PROBLEM TO WORK ON — Please write out the complete listing that follows, exactly as it reads.

RECORDED DATA —
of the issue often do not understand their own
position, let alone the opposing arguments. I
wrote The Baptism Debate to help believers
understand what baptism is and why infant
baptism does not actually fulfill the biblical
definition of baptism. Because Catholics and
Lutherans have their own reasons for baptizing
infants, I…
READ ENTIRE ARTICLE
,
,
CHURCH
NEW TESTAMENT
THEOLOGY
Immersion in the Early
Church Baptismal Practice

TASK OUTPUT —
of the issue often do not understand their own
position, let alone the opposing arguments. I
wrote The Baptism Debate to help believers
understand what baptism is and why infant
baptism does not actually fulfill the biblical
definition of baptism. Because Catholics and
Lutherans have their own reasons for baptizing
infants, I…
READ ENTIRE ARTICLE
,
,
CHURCH
NEW TESTAMENT
THEOLOGY
Immersion in the Early
Church Baptismal Practice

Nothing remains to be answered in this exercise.